Startups are essentially like a human going through the motions of growing up. They start with the messy infant years where they are understanding the problems they wish to solve with their product. Next comes the school years where they’re experimenting with ideas, learning about the market and what direction they will take with their product, this is usually the product development stage. Then, before they know it, they hit adolescence. A period of hormonal changes, confusion and arguing with their parents. This is the stage of understanding their user's behaviors, and most importantly identifying and finding product-market fit. Along with acne and losing their voice, the adolescent period also creates an inflated ego. This is when many startups confuse revenue alone for market fit.

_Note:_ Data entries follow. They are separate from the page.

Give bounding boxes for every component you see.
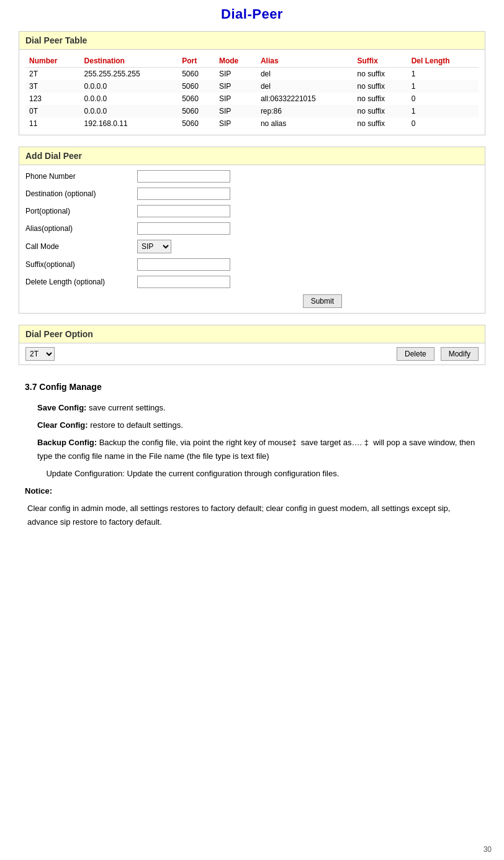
clear-config-para: Clear Config: restore to default setting… — [25, 419, 479, 432]
col-alias: Alias — [257, 55, 354, 68]
table-row: 0T 0.0.0.0 5060 SIP rep:86 no suffix 1 — [25, 105, 479, 117]
table-row: 3T 0.0.0.0 5060 SIP del no suffix 1 — [25, 80, 479, 93]
col-number: Number — [25, 55, 81, 68]
dial-peer-table: Number Destination Port Mode Alias Suffi… — [25, 55, 479, 130]
cell-number: 2T — [25, 68, 81, 81]
cell-del-length: 1 — [408, 105, 479, 117]
suffix-label: Suffix(optional) — [25, 260, 137, 269]
add-dial-peer-section: Add Dial Peer Phone Number Destination (… — [19, 147, 485, 314]
page-title: Dial-Peer — [19, 6, 485, 22]
cell-number: 123 — [25, 93, 81, 105]
destination-input[interactable] — [137, 188, 230, 200]
dial-peer-option-header: Dial Peer Option — [19, 325, 485, 343]
phone-number-input[interactable] — [137, 170, 230, 183]
port-input-wrap — [137, 205, 230, 217]
cell-del-length: 1 — [408, 68, 479, 81]
call-mode-label: Call Mode — [25, 242, 137, 251]
notice-bold: Notice — [25, 486, 50, 496]
phone-number-input-wrap — [137, 170, 230, 183]
port-input[interactable] — [137, 205, 230, 217]
cell-suffix: no suffix — [353, 80, 407, 93]
call-mode-select[interactable]: SIP H323 — [137, 240, 171, 253]
cell-alias: del — [257, 68, 354, 81]
page-number: 30 — [484, 845, 492, 854]
cell-number: 11 — [25, 117, 81, 130]
notice-body: Clear config in admin mode, all settings… — [25, 502, 479, 529]
delete-length-label: Delete Length (optional) — [25, 278, 137, 286]
table-header-row: Number Destination Port Mode Alias Suffi… — [25, 55, 479, 68]
cell-suffix: no suffix — [353, 117, 407, 130]
cell-alias: no alias — [257, 117, 354, 130]
alias-input-wrap — [137, 222, 230, 235]
table-row: 11 192.168.0.11 5060 SIP no alias no suf… — [25, 117, 479, 130]
save-config-para: Save Config: save current settings. — [25, 401, 479, 415]
cell-port: 5060 — [178, 68, 215, 81]
cell-destination: 255.255.255.255 — [81, 68, 179, 81]
suffix-input[interactable] — [137, 258, 230, 271]
col-mode: Mode — [215, 55, 257, 68]
alias-label: Alias(optional) — [25, 224, 137, 233]
delete-length-input[interactable] — [137, 276, 230, 288]
config-manage-section: 3.7 Config Manage Save Config: save curr… — [19, 380, 485, 530]
cell-del-length: 0 — [408, 93, 479, 105]
submit-row: Submit — [25, 294, 479, 308]
dial-peer-option-select[interactable]: 2T3T1230T11 — [25, 347, 55, 361]
delete-length-row: Delete Length (optional) — [25, 276, 479, 288]
cell-destination: 192.168.0.11 — [81, 117, 179, 130]
delete-button[interactable]: Delete — [397, 347, 434, 361]
option-buttons: Delete Modify — [394, 347, 479, 361]
cell-mode: SIP — [215, 93, 257, 105]
add-dial-peer-header: Add Dial Peer — [19, 147, 485, 165]
dial-peer-table-section: Dial Peer Table Number Destination Port … — [19, 31, 485, 135]
clear-config-bold: Clear Config: — [37, 420, 88, 430]
cell-suffix: no suffix — [353, 105, 407, 117]
backup-config-bold: Backup Config: — [37, 438, 97, 447]
cell-number: 0T — [25, 105, 81, 117]
call-mode-row: Call Mode SIP H323 — [25, 240, 479, 253]
alias-input[interactable] — [137, 222, 230, 235]
col-port: Port — [178, 55, 215, 68]
cell-suffix: no suffix — [353, 93, 407, 105]
table-row: 2T 255.255.255.255 5060 SIP del no suffi… — [25, 68, 479, 81]
phone-number-row: Phone Number — [25, 170, 479, 183]
call-mode-input-wrap: SIP H323 — [137, 240, 171, 253]
port-row: Port(optional) — [25, 205, 479, 217]
destination-input-wrap — [137, 188, 230, 200]
cell-mode: SIP — [215, 80, 257, 93]
cell-number: 3T — [25, 80, 81, 93]
destination-label: Destination (optional) — [25, 189, 137, 198]
cell-destination: 0.0.0.0 — [81, 105, 179, 117]
cell-port: 5060 — [178, 117, 215, 130]
cell-mode: SIP — [215, 117, 257, 130]
cell-destination: 0.0.0.0 — [81, 93, 179, 105]
notice-header: Notice: — [25, 484, 479, 498]
modify-button[interactable]: Modify — [441, 347, 479, 361]
col-del-length: Del Length — [408, 55, 479, 68]
phone-number-label: Phone Number — [25, 172, 137, 181]
dial-peer-table-header: Dial Peer Table — [19, 32, 485, 50]
col-destination: Destination — [81, 55, 179, 68]
suffix-row: Suffix(optional) — [25, 258, 479, 271]
cell-alias: del — [257, 80, 354, 93]
cell-port: 5060 — [178, 93, 215, 105]
alias-row: Alias(optional) — [25, 222, 479, 235]
cell-alias: all:06332221015 — [257, 93, 354, 105]
col-suffix: Suffix — [353, 55, 407, 68]
delete-length-input-wrap — [137, 276, 230, 288]
config-manage-heading: 3.7 Config Manage — [25, 380, 479, 395]
suffix-input-wrap — [137, 258, 230, 271]
cell-mode: SIP — [215, 68, 257, 81]
cell-destination: 0.0.0.0 — [81, 80, 179, 93]
cell-del-length: 1 — [408, 80, 479, 93]
save-config-bold: Save Config: — [37, 403, 86, 412]
add-dial-peer-body: Phone Number Destination (optional) Port… — [19, 165, 485, 313]
cell-port: 5060 — [178, 80, 215, 93]
backup-config-para: Backup Config: Backup the config file, v… — [25, 436, 479, 463]
destination-row: Destination (optional) — [25, 188, 479, 200]
cell-port: 5060 — [178, 105, 215, 117]
update-config-para: Update Configuration: Update the current… — [25, 467, 479, 481]
submit-button[interactable]: Submit — [303, 294, 342, 308]
cell-del-length: 0 — [408, 117, 479, 130]
cell-mode: SIP — [215, 105, 257, 117]
port-label: Port(optional) — [25, 207, 137, 215]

As a growth practitioner, many companies bring me in to help develop their growth models so they are able to better understand their opportunities and in turn achieve huge growth. To make this work successfully, it’s important that a product already has achieved a level of market fit. Growth is driven through data, and to be data-driven you need clean data to start with. If your current user growth, for example, is only driven by running Facebook ads, you’re bringing in users who maybe aren’t your correct audience, and therefore churn early and result in lower lifetime value (LTV). This also drives up customer acquisition costs (CAC). Healthy unit economics is one of the signs of market fit in an early-stage startup (these will change when you’re then going for hyper-growth, for example, after raising an A round then using the capital to push into new markets and grow your users in a shorter period of time). Artificially inflating your revenues by pumping more money into advertising at an early stage isn’t a way to prove market fit. It only proves you’re good at running an ad campaign.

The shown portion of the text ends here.